> _Problem to work on_: From the top of the records below, return each line exactly, ending with the line that contains "sale, raised deep concerns about its".
Provided data below:
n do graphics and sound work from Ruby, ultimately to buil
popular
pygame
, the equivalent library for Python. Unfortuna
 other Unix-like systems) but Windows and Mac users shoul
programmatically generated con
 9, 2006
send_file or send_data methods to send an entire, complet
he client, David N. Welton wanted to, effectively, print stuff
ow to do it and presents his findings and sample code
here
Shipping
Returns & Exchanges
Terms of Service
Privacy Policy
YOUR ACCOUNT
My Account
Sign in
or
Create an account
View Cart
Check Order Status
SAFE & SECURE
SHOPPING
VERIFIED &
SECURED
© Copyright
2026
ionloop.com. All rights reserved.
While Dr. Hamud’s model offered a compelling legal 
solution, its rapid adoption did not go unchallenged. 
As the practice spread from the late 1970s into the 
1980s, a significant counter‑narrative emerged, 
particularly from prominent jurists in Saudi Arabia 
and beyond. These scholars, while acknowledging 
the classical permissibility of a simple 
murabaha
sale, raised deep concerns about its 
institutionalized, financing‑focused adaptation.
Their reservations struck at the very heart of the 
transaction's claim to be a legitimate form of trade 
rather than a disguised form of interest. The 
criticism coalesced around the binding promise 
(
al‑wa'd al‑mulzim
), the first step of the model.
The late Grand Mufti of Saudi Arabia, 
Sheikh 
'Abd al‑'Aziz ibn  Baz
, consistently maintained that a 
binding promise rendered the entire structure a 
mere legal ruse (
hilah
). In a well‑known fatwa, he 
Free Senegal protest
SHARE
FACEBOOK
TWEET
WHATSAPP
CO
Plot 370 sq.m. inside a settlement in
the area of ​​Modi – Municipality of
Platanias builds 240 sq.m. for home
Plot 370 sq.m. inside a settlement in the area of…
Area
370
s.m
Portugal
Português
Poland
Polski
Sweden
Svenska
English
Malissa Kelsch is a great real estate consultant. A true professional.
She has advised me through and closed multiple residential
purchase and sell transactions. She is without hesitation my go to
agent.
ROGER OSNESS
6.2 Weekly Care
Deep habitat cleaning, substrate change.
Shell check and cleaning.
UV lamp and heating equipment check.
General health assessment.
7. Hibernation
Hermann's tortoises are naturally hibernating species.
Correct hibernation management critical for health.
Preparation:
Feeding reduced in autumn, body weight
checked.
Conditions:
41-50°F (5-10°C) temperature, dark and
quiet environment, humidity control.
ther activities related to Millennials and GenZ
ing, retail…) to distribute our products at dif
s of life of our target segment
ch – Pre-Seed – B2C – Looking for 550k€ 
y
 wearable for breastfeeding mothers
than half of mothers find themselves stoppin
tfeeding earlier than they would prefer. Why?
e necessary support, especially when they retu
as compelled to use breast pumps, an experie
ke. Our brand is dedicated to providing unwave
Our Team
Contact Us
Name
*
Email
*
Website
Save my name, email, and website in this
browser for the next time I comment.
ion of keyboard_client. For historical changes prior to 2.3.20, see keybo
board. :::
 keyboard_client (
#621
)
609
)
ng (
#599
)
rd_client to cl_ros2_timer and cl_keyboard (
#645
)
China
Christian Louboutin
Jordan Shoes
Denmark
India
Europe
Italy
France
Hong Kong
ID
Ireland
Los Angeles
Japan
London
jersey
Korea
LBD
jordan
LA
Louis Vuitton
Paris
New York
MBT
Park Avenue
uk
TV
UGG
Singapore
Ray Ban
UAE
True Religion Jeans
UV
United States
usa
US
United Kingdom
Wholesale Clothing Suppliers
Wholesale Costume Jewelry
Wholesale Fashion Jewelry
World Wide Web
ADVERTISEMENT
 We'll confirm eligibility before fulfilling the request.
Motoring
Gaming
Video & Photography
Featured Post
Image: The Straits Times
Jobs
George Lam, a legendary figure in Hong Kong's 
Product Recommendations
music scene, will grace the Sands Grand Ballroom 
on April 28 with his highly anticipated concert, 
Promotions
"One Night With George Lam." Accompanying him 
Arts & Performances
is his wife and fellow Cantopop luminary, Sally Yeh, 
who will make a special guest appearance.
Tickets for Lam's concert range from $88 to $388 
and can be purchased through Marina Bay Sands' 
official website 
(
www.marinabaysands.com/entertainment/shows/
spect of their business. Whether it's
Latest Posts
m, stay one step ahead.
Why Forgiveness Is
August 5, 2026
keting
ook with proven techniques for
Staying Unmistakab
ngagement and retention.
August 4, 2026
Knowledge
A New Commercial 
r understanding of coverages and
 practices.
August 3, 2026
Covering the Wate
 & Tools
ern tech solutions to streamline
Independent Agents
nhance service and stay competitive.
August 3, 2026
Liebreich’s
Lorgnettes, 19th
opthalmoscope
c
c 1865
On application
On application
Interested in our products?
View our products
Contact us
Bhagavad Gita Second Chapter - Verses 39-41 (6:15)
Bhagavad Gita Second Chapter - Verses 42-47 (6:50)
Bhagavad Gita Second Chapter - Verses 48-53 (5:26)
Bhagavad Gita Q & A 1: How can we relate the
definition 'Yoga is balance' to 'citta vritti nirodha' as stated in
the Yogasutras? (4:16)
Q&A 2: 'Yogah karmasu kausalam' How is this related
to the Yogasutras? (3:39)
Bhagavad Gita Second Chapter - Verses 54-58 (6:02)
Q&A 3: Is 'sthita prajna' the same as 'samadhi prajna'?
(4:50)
End of Provided data.
> _Answer to this task_:
n do graphics and sound work from Ruby, ultimately to buil
popular
pygame
, the equivalent library for Python. Unfortuna
 other Unix-like systems) but Windows and Mac users shoul
programmatically generated con
 9, 2006
send_file or send_data methods to send an entire, complet
he client, David N. Welton wanted to, effectively, print stuff
ow to do it and presents his findings and sample code
here
Shipping
Returns & Exchanges
Terms of Service
Privacy Policy
YOUR ACCOUNT
My Account
Sign in
or
Create an account
View Cart
Check Order Status
SAFE & SECURE
SHOPPING
VERIFIED &
SECURED
© Copyright
2026
ionloop.com. All rights reserved.
While Dr. Hamud’s model offered a compelling legal 
solution, its rapid adoption did not go unchallenged. 
As the practice spread from the late 1970s into the 
1980s, a significant counter‑narrative emerged, 
particularly from prominent jurists in Saudi Arabia 
and beyond. These scholars, while acknowledging 
the classical permissibility of a simple 
murabaha
sale, raised deep concerns about its 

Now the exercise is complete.